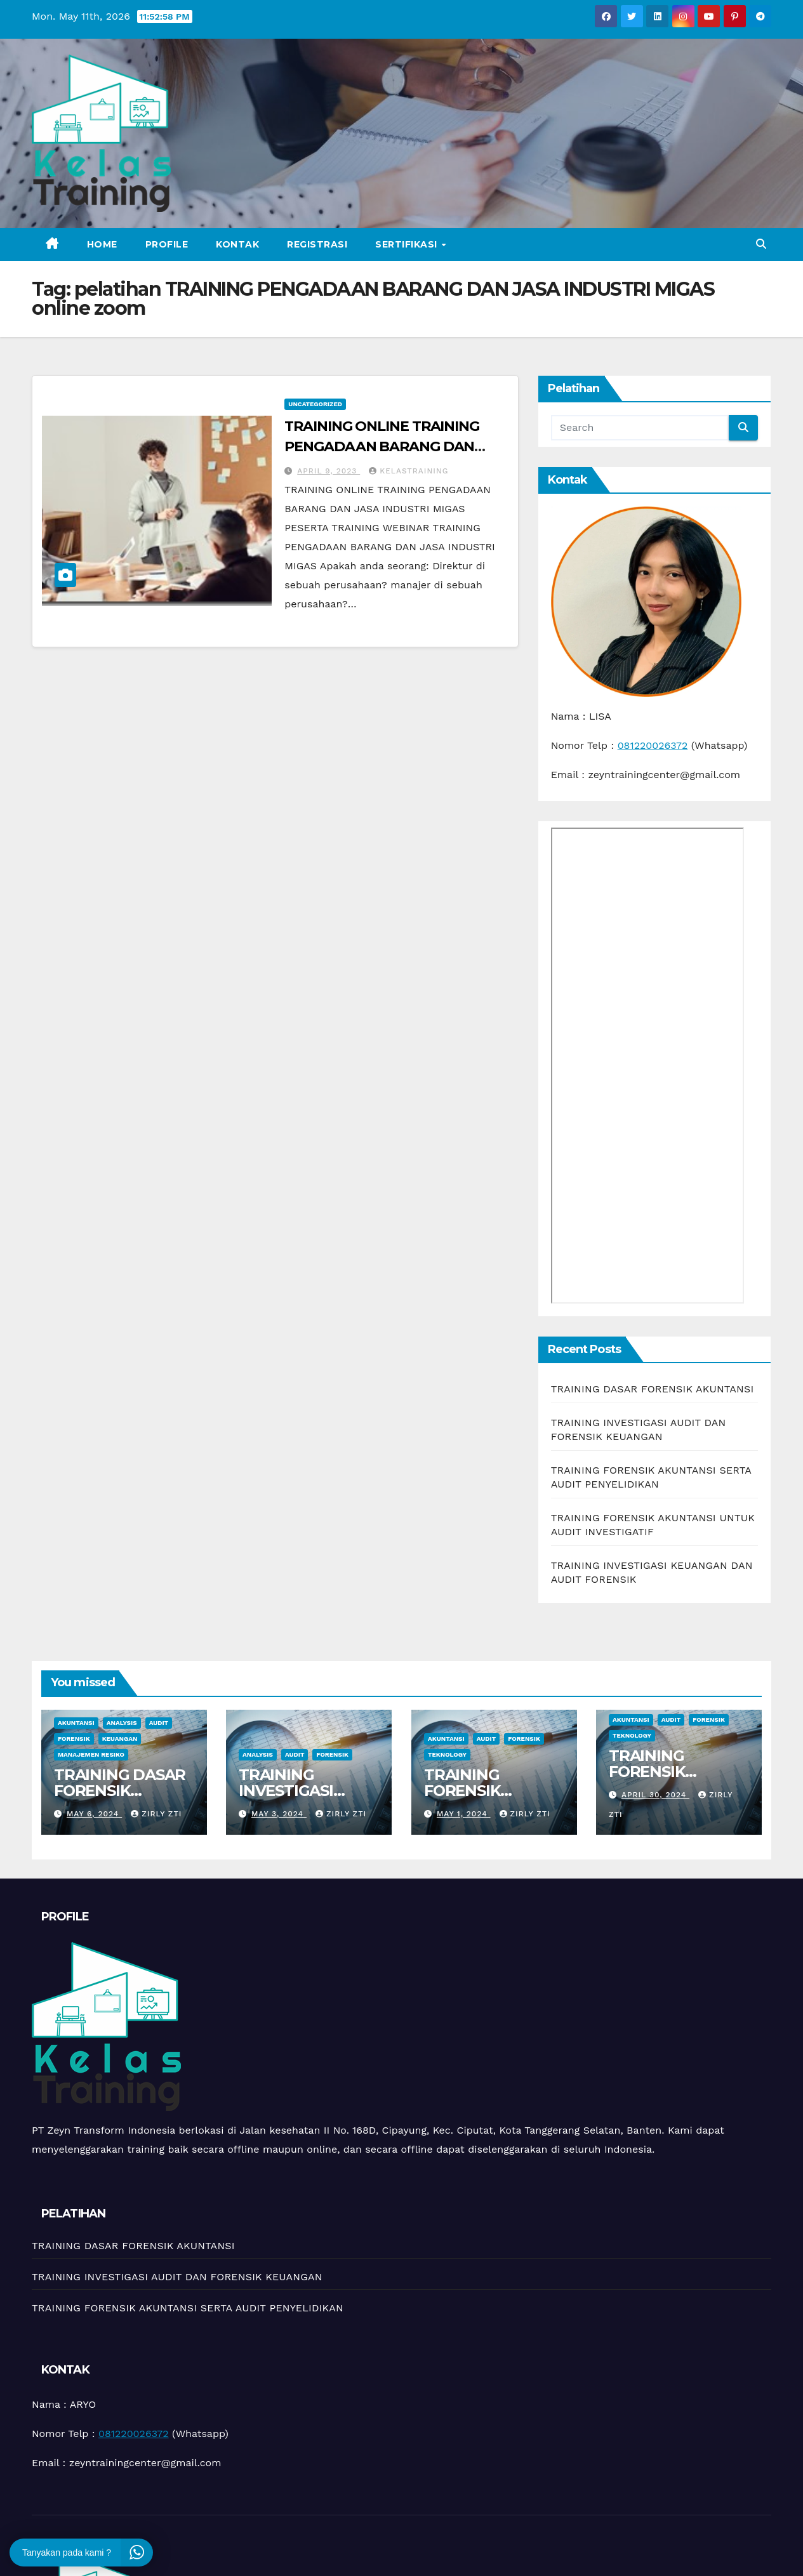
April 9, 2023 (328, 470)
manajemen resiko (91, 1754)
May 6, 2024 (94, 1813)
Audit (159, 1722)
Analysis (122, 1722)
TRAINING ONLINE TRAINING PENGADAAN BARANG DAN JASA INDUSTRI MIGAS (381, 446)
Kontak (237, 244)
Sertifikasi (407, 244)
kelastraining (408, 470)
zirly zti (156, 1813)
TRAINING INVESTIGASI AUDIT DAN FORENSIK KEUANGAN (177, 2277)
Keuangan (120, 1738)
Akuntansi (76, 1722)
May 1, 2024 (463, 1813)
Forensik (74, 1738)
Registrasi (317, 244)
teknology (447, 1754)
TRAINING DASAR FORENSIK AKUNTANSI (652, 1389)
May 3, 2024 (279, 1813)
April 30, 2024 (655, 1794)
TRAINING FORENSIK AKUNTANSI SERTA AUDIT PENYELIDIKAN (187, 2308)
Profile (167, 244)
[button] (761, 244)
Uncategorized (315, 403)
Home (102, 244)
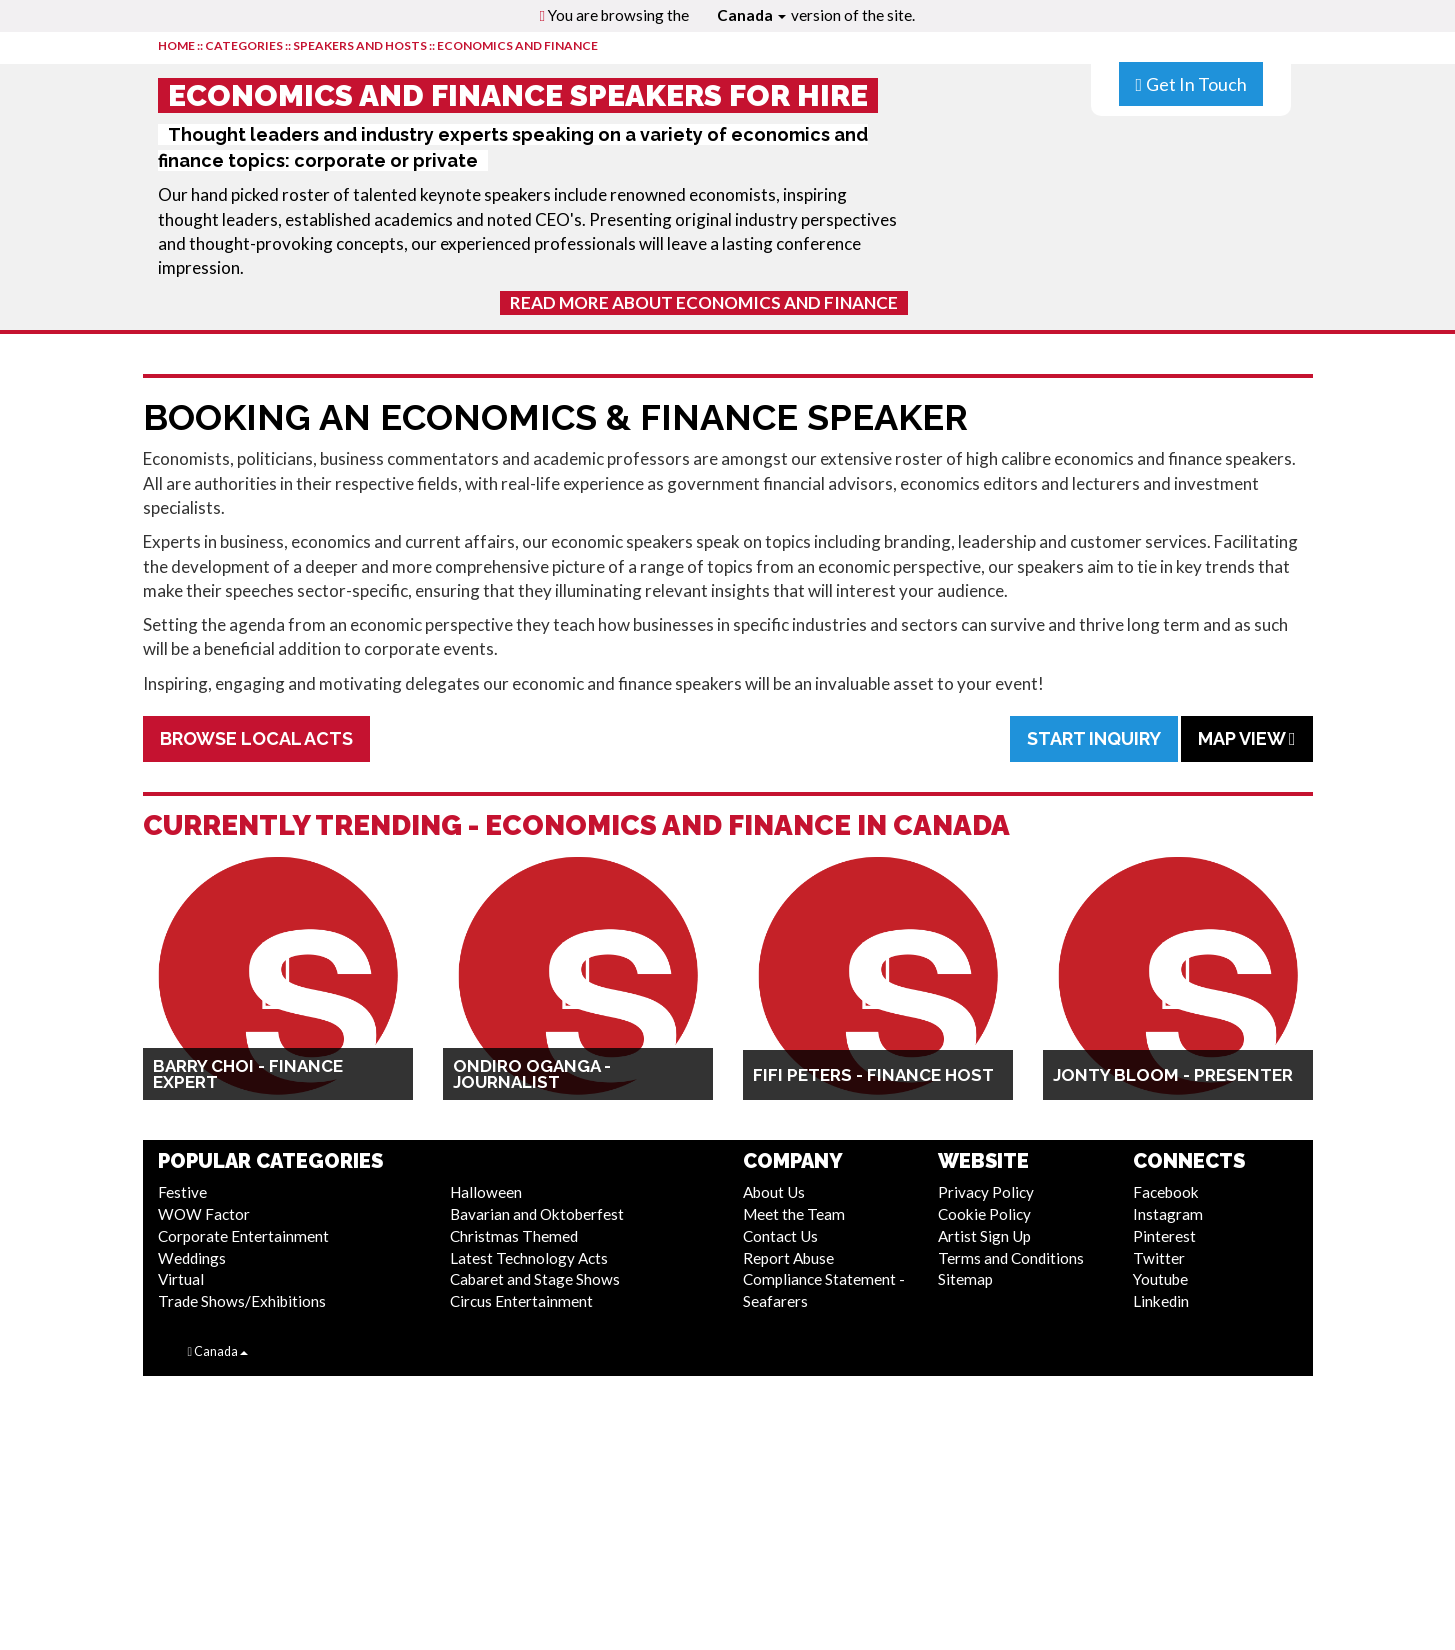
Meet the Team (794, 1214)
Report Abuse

···

• [About this task]: Every line of the material must be reproduced verbatim; the pictures are to be omitted.

• [Output below]:
April 9, 2023 (328, 470)
manajemen resiko (91, 1754)
May 6, 2024 (94, 1813)
Audit (159, 1722)
Analysis (122, 1722)
TRAINING ONLINE TRAINING PENGADAAN BARANG DAN JASA INDUSTRI MIGAS (381, 446)
Kontak (237, 244)
Sertifikasi (407, 244)
kelastraining (408, 470)
zirly zti (156, 1813)
TRAINING INVESTIGASI AUDIT DAN FORENSIK KEUANGAN (177, 2277)
Keuangan (120, 1738)
Akuntansi (76, 1722)
May 1, 2024 (463, 1813)
Forensik (74, 1738)
Registrasi (317, 244)
teknology (447, 1754)
TRAINING DASAR FORENSIK AKUNTANSI (652, 1389)
May 3, 2024 (279, 1813)
April 30, 2024 (655, 1794)
TRAINING FORENSIK AKUNTANSI SERTA AUDIT PENYELIDIKAN (187, 2308)
Profile (167, 244)
[button] (761, 244)
Uncategorized (315, 403)
Home (102, 244)
Meet the Team (794, 1214)
Report Abuse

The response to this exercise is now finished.